Milwaukee's recently completed Marquette Interchange project was an ambitious and successful effort to improve the flow of traffic through Wisconsin's largest metropolitan area.
The four-year project was just finished in August, 2008 – three months ahead of schedule, about $10 million under its $810-million budget, and with a near-perfect safety record.
The last, and most-complex, section of the project to be built was the downtown “core,” where Interstates 43, 94 and 794 meet.
Work on the Marquette Interchange consisted of both demolition and complete reconstruction, as all left-exit ramps were removed, merge lanes were lengthened, ramps were widened,and an entirely new fifth level was added.
Constructing the core was a job so massive and complex that three of the state's largest bridge contractors — Lunda Construction Co. (Black River Falls, WI), Edward Kraemer & Sons, Inc. (Plain, WI), and Zenith Tech, Inc. (Waukesha, WI) – formed Marquette Constructors, LLC, a joint venture, to build it.
Traditional projects might call for the reconstruction of a bridge, widening of a road, or construction of a new on or off ramp.
At any given time, the Marquette had all that – and more – going on simultaneously.
During construction of the core, the job site teemed with a fleet of aerial lifts involved in work ranging from demolition to girder erection.
Brady Frederick, project manager for Marquette Constructors, LLC, said that for months in a row, about 25 to 30 Genie brand aerial lifts worked throughout the core.
The need, says Frederick, was driven by the sheer demand of many structures going up at once. “Generally, a contractor will have a single crew erecting columns and setting steel. We had eight to 10 crews just building columns on different bridges, each in a different stage of construction.”
All of the work was being done from 30 to 120 feet in the air, so aerial lifts were the most efficient way to access the work areas and still remain mobile.
Marquette Constructors was supported by the downtown Milwaukee office of Fabco Rents, which Frederick credits with having done an excellent job of meeting the contractor's needs throughout the project.
One example: Fabco offered classes in safe operation of the Genie aerial lifts that were on site. “After that, we even had one of our own people trained to provide similar instruction to new personnel as they come on board. There is just no substitute for a safe, informed workforce,” Frederick says.
The Marquette Interchange job had an owner-controlled insurance program (OCIP) that required 100-percent anti-fall tie-off for any worker working more than six feet up.
“The lifts make compliance with the tie-off demands easy and workable,” says Frederick, who noted that variously sized units helped in applications that ranged from pile driving to concrete forming, acetylene-based demolition, girder placement, and more.
No place girders for bridges and overpasses, large cranes picked girders of steel or precast concrete measuring up to 150 feet long and weighing up to 75 tons. The cranes were aided by ironworkers in aerial lifts who helped guide the girders precisely into position.
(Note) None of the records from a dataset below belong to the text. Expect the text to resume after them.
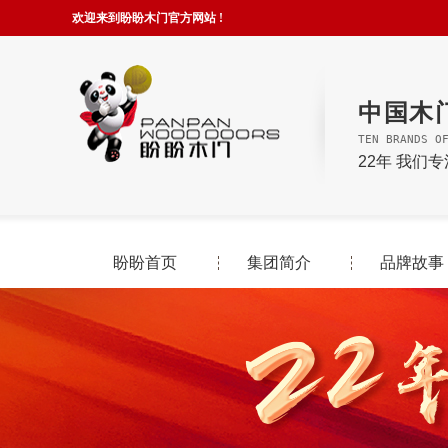
欢迎来到盼盼木门官方网站 !
中国木
TEN BRANDS O
22年 我们
盼盼首页
集团简介
品牌故事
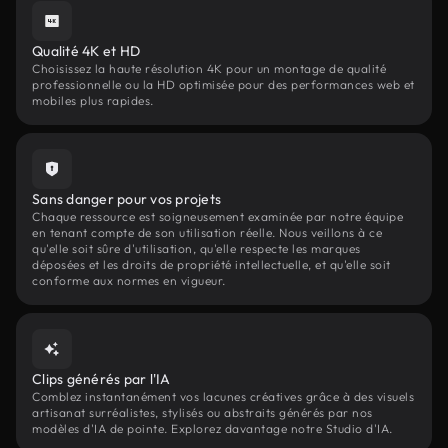
Qualité 4K et HD
Choisissez la haute résolution 4K pour un montage de qualité
professionnelle ou la HD optimisée pour des performances web et
mobiles plus rapides.
Sans danger pour vos projets
Chaque ressource est soigneusement examinée par notre équipe
en tenant compte de son utilisation réelle. Nous veillons à ce
qu'elle soit sûre d'utilisation, qu'elle respecte les marques
déposées et les droits de propriété intellectuelle, et qu'elle soit
conforme aux normes en vigueur.
Clips générés par l'IA
Comblez instantanément vos lacunes créatives grâce à des visuels
artisanat surréalistes, stylisés ou abstraits générés par nos
modèles d'IA de pointe. Explorez davantage notre Studio d'IA.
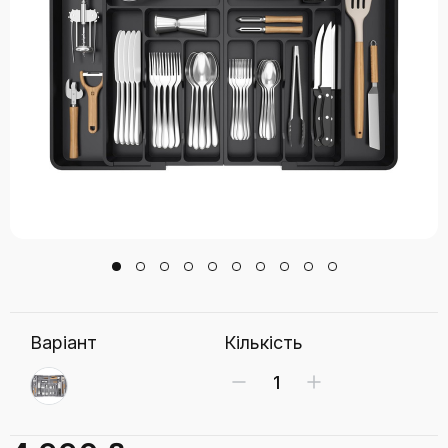
Варіант
Кількість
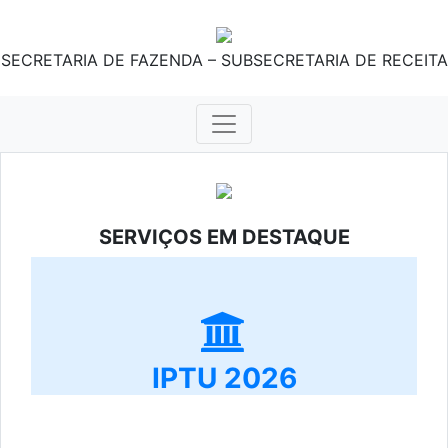
SECRETARIA DE FAZENDA – SUBSECRETARIA DE RECEITA
SERVIÇOS EM DESTAQUE
IPTU 2026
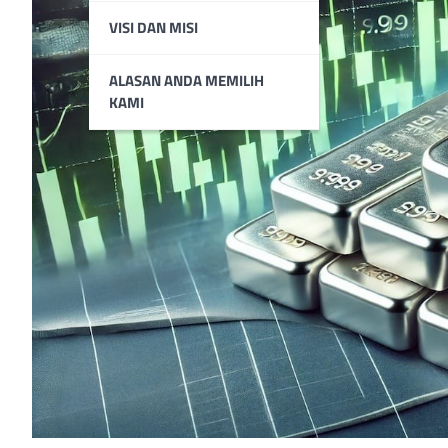
VISI DAN MISI
ALASAN ANDA MEMILIH
KAMI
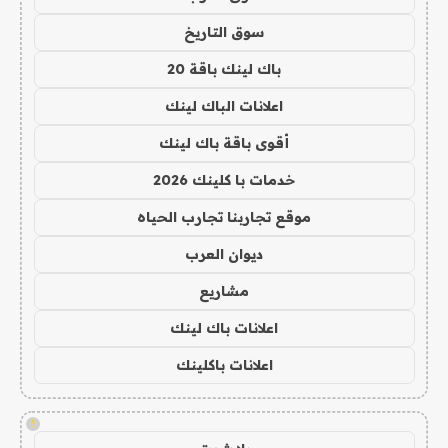
سوق التاريخ
باك لينك باقة 20
اعلانات الباك لينك
أقوى باقة باك لينك
خدمات با كلينك 2026
موقع تجاربنا تجارب الحياه
ديوان العرب
مشاريع
اعلانات باك لينك
اعلانات باكلينك
!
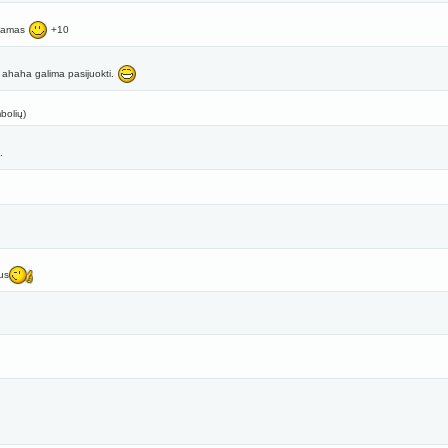
stamas
+10
 ahaha galima pasijuokti.
bolių)
.
us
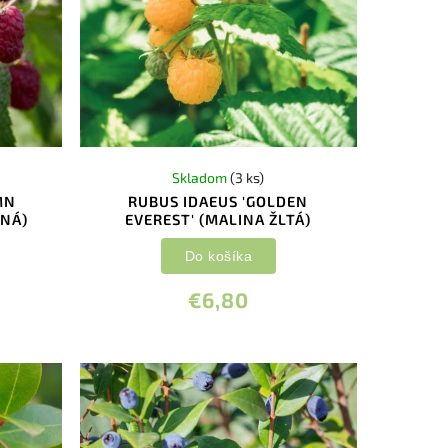
Skladom
(3 ks)
MN
RUBUS IDAEUS 'GOLDEN
ENÁ)
EVEREST' (MALINA ŽLTÁ)
Do košíka
€6,80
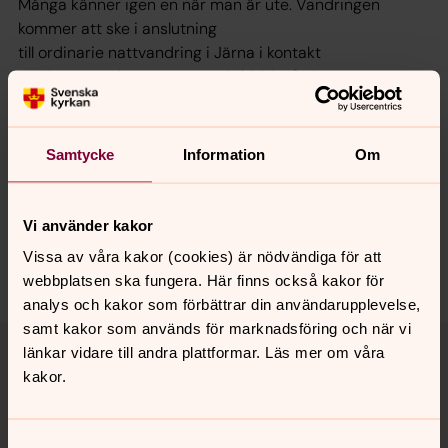
Många känner igen en när man är ute. Vandringen
kommer att ske i anslutning
till ordinarie nattvandring i Järna i kontakt
med nattvandrargruppen och fritidsgården.
Samtycke
Information
Om
Synpunkter eller frågor på sidans
innehåll?
Vi använder kakor
jarna-vardinge.pastorat@svenskakyrkan.se
Vissa av våra kakor (cookies) är nödvändiga för att
Dela
webbplatsen ska fungera. Här finns också kakor för
analys och kakor som förbättrar din användarupplevelse,
samt kakor som används för marknadsföring och när vi
Tillbaka till toppen
Tillbaka till innehållet
länkar vidare till andra plattformar. Läs mer om våra
kakor.
Kontakt
Samtyckesval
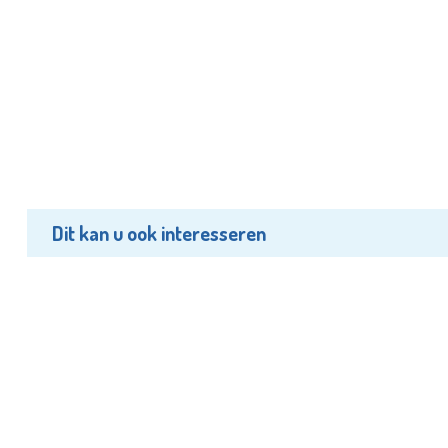
Dit kan u ook interesseren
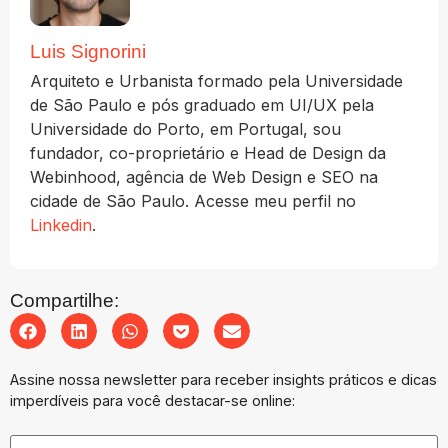
Luis Signorini
Arquiteto e Urbanista formado pela Universidade
de São Paulo e pós graduado em UI/UX pela
Universidade do Porto, em Portugal, sou
fundador, co-proprietário e Head de Design da
Webinhood, agência de Web Design e SEO na
cidade de São Paulo. Acesse meu perfil no
Linkedin
.
Compartilhe:
Assine nossa newsletter para receber insights práticos e dicas
imperdíveis para você destacar-se online:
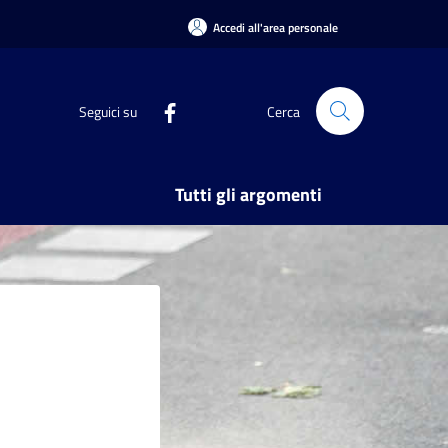
Accedi all'area personale
Seguici su
Cerca
Tutti gli argomenti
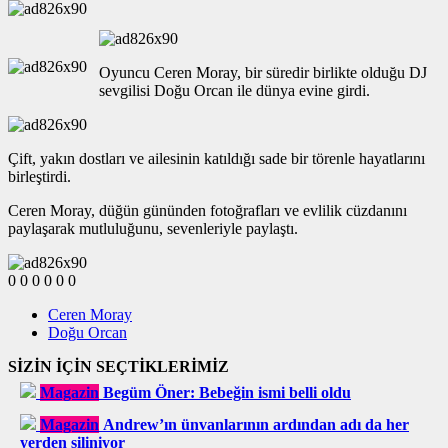
Oyuncu Ceren Moray, bir süredir birlikte olduğu DJ
sevgilisi Doğu Orcan ile dünya evine girdi.
Çift, yakın dostları ve ailesinin katıldığı sade bir törenle hayatlarını
birleştirdi.
Ceren Moray, düğün gününden fotoğrafları ve evlilik cüzdanını
paylaşarak mutluluğunu, sevenleriyle paylaştı.
0
0
0
0
0
0
Ceren Moray
Doğu Orcan
SİZİN İÇİN SEÇTİKLERİMİZ
Magazin
Begüm Öner: Bebeğin ismi belli oldu
Magazin
Andrew’ın ünvanlarının ardından adı da her
yerden siliniyor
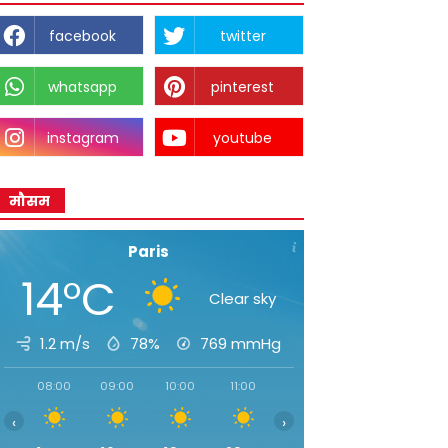
facebook
twitter
whatsapp
pinterest
instagram
youtube
मौसम
Paris
14°C
Clear sky
1.2 m/s
78%
769
mmHg
08:00
09:00
10:00
11:00
12:00
13:00
14:00
‹
›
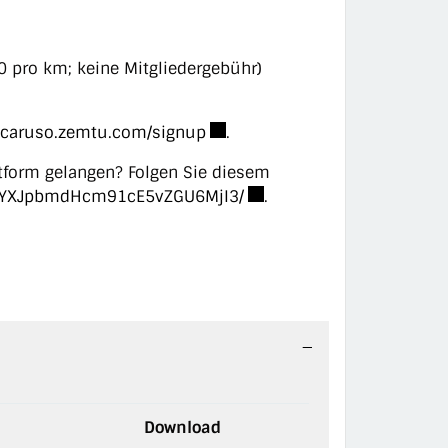
50 pro km; keine Mitgliedergebühr)
Externer Link wird in einem neu
mcaruso.zemtu.com/signup
.
ttform gelangen? Folgen Sie diesem
Externer Link wird in eine
FNoYXJpbmdHcm91cE5vZGU6MjI3/
.
Download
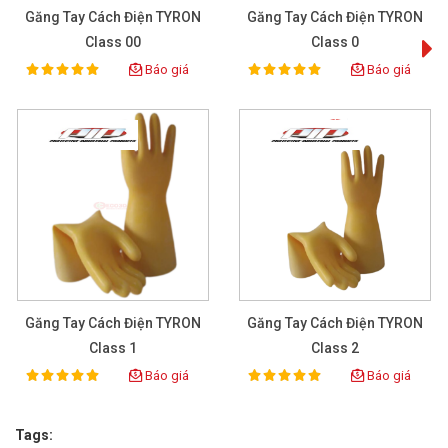
Găng Tay Cách Điện TYRON
Găng Tay Cách Điện TYRON
Class 00
Class 0
Báo giá
Báo giá
100%
100%
Rating:
Rating:
Găng Tay Cách Điện TYRON
Găng Tay Cách Điện TYRON
Class 1
Class 2
Báo giá
Báo giá
100%
100%
Rating:
Rating:
Tags:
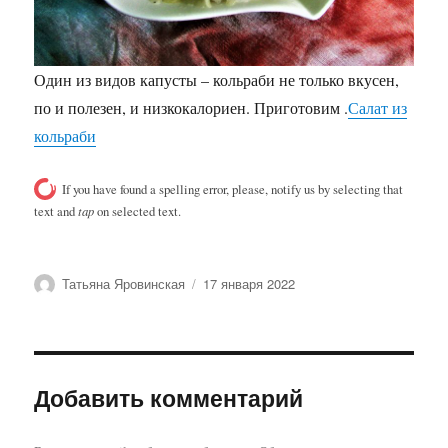
Один из видов капусты – кольраби не только вкусен,
по и полезен, и низкокалориен. Приготовим .
Салат из
кольраби
If you have found a spelling error, please, notify us by selecting that
text and
tap
on selected text.
Автор
Опубликовано
Татьяна Яровинская
17 января 2022
Добавить комментарий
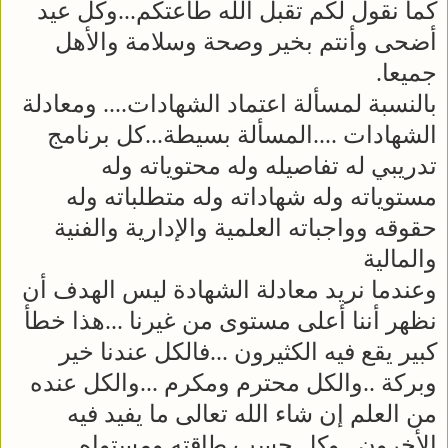
كما نقول لكم تقبل الله طاعتكم...وكل عيد
أضحى وأنتم بخير وصحة وسلامة والأهل
جميعا.
بالنسبة لمسألة اعتماد الشهادات.... ومعادلة
الشهادات ....المسألة بسيطة...كل برنامج
تدريبي له تفاصيله وله محتوياته وله
مستوياته وله شهاداته وله متطلباته وله
حقوقه وواجباته العلمية والإدارية والفنية
والمالية
وعندما نريد معادلة الشهادة ليس الهدف أن
نظهر أننا أعلى مستوى من غيرنا ...هذا خطأ
كبير يقع فيه الكثيرون ...فالكل عندنا خير
وبركة ..والكل محترم ومكرم ...والكل عنده
من العلم إن شاء الله تعالى ما يفيد فيه
الأخرون...وكل حسب طاقته ومستواه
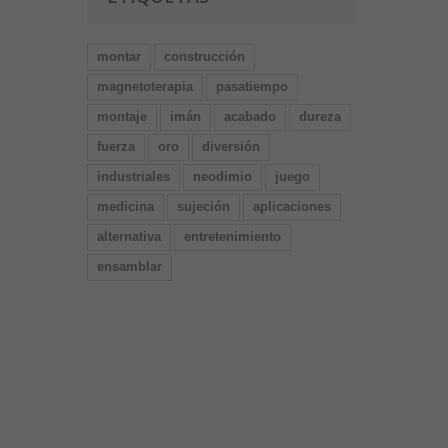
montar
construcción
magnetoterapia
pasatiempo
montaje
imán
acabado
dureza
fuerza
oro
diversión
industriales
neodimio
juego
medicina
sujeción
aplicaciones
alternativa
entretenimiento
ensamblar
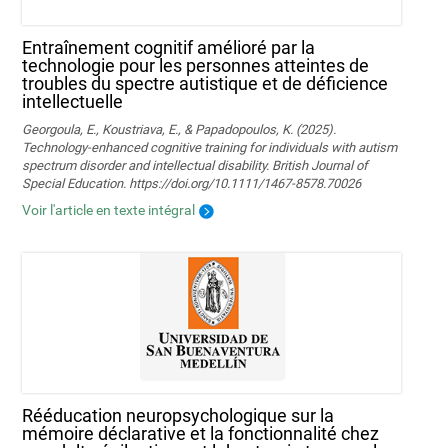
Entraînement cognitif amélioré par la
technologie pour les personnes atteintes de
troubles du spectre autistique et de déficience
intellectuelle
Georgoula, E., Koustriava, E., & Papadopoulos, K. (2025).
Technology‐enhanced cognitive training for individuals with autism
spectrum disorder and intellectual disability. British Journal of
Special Education. https://doi.org/10.1111/1467-8578.70026
Voir l'article en texte intégral
Rééducation neuropsychologique sur la
mémoire déclarative et la fonctionnalité chez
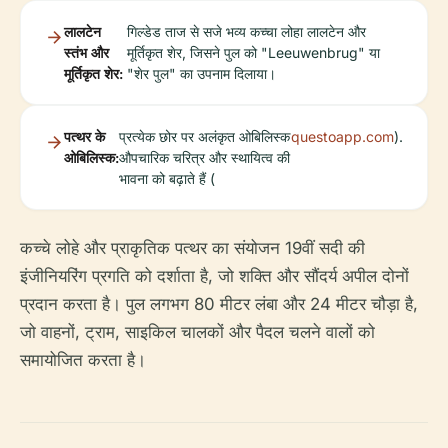
लालटेन
गिल्डेड ताज से सजे भव्य कच्चा लोहा लालटेन और
स्तंभ और
मूर्तिकृत शेर, जिसने पुल को "Leeuwenbrug" या
मूर्तिकृत शेर:
"शेर पुल" का उपनाम दिलाया।
पत्थर के
प्रत्येक छोर पर अलंकृत ओबिलिस्क
questoapp.com
).
ओबिलिस्क:
औपचारिक चरित्र और स्थायित्व की
भावना को बढ़ाते हैं (
कच्चे लोहे और प्राकृतिक पत्थर का संयोजन 19वीं सदी की
इंजीनियरिंग प्रगति को दर्शाता है, जो शक्ति और सौंदर्य अपील दोनों
प्रदान करता है। पुल लगभग 80 मीटर लंबा और 24 मीटर चौड़ा है,
जो वाहनों, ट्राम, साइकिल चालकों और पैदल चलने वालों को
समायोजित करता है।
After the girders had been set, workers in aerial lifts placed and bolted the diaphragms that connect adjacent girders.
Frederick says many of the forms taking shape at the Marquette site were complex, often making extended work necessary and drawing upon the reach and versatility of the lifts in those applications, too.
“The forms for the I-43 bridge just south of St. Paul Avenue, for example, took us better than three weeks to erect; they were that complex,” he says. “They were not cookie-cutter forms; each one was designed specifically to meet the needs of its application. And, since many rose as high as 120 feet, the Genie lifts we had on site – offering from 65 feet to 135 feet of reach – made form access and construction a breeze. These units have proven extremely reliable; they were the workhorse of this project for us.”